As we approach Meteor Crater, walls of rocky rubble rise above the vast desert plateau. They surround a gigantic bowl shaped cavity which was created in a matter of seconds 50,000 years ago. A meteorite, about fifty meters across and weighing several hundred thousand tons, crashed into the rocky plain. The impact sent a shockwave over the desert, spread a blanket of debris for over a mile, and tossed limestone blocks the size of small houses onto the rim. It is a desolate, wind swept, big hole - almost 1.5 kilometers across and deep enough to swallow a sixty story building. I can barely see, even with a telescope, a life size cut-out of an astronaut on the crater floor. It is a nod to when NASA's Apollo astronauts trained here for their geological studies on the moon. Fortunately for ongoing scientific studies, erosion is not taking a huge toll and this crater is the best preserved impact site on Earth.

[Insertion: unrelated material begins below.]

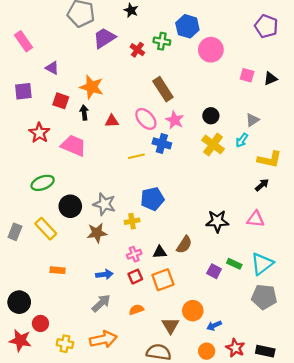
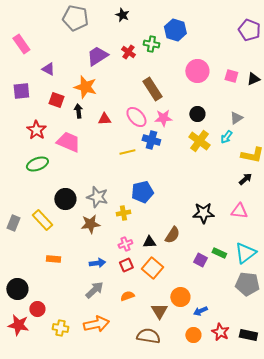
purple trapezoid: (104, 38) -> (97, 56), moved
pink circle: (211, 50) -> (197, 71), moved
pink star: (175, 120) -> (163, 118), turned -30
green ellipse: (43, 183) -> (37, 164), moved
orange square: (163, 280) -> (152, 268), turned -30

The unexpectedly large visitor centre provides interactive lessons in astronomy, geology, and history. The crater's story starts in the early 1900's, when D. Barringer thought he could mine iron here. As the meteor fragmented on contact, a lode of ore was not found. Proving a meteor impact created the crater was a long, convoluted process and finally completed in 1960. The Crater continues to be a site for multi-disciplined scientific research. That astrogeologists estimate a Meteor Crater size impact should occur about once every 50,000 years gives us pause.

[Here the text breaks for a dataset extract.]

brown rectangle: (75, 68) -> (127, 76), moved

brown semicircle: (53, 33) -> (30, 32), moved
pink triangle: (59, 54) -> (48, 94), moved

In contrast to the millennia old crater, Page Arizona dates from the late 1950's when the Glen Canyon Dam was constructed. Perched above Lake Powell, that incongruous desert experience of vibrant blue water rimmed with barren red sandstone, Page makes an ideal base for visiting the Antelope Canyons. Both are on Navajo lands and can only be entered with a guide. For Upper Antelope Canyon, we board open trucks for a bouncy drive across a dusty wash to the entrance.

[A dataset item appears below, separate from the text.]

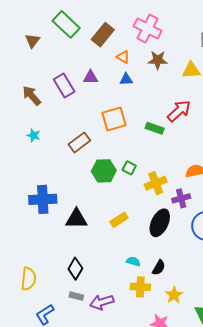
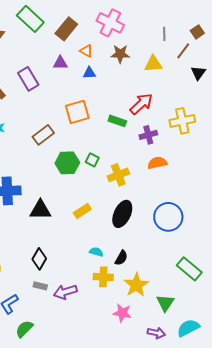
purple triangle: (91, 77) -> (60, 63), moved
purple cross: (181, 198) -> (148, 135), moved
yellow star: (174, 295) -> (136, 285), size x1.4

The Navajo name for the Upper Canyon is Tse'bighanilini, meaning "the place where water runs through rocks." What a sculptor water can be, wearing away sandstone, grain by grain, in swirling, mesmerizing patterns. It is as dim as a gothic church inside the Canyon. The forty meter walls all but block out light from the sky. At certain times, sunbeams pierce the dust filled air to spotlight the sand floor. Weaving our way along the wavy walls, each turn brings a new vista of flowing sandstone and elaborate shapes. Our guide points out the outline of an eagle or a face. I am glad I do not suffer from claustrophobia as passing people in the narrowest spots is a funny dance negotiation. The Canyon is not very long and we pop out the other end into brilliant sunshine. The orange walls contrast magnificently with the clear blue Arizona sky but we do not linger long. It is too intriguing inside.
At Lower Antelope Canyon, known as Hasdestwazi or "spiral rock arches", the guide pauses at a plaque near the entrance. Eleven people were drowned in a flash flood in August 1997 when water 15 meters deep from a thunderstorm in the hills swept through the canyon. Glad there are no flash flood warnings today, we wiggle ourselves down into a subterranean cathedral. Ladders take us further down into narrowing passages. Frozen waves of copper coloured sandstone rise straight up. It is brighter in here than in the Upper Canyon and the walls shine with more colours. Every sensual curve leads to another vista of undulating rock striations. A dry tumbleweed perches on a ledge. A sunbeam passes through a sandstone eye. No wonder the Navajo feel it is a sacred place. It is well worth the squeeze it took to get in here.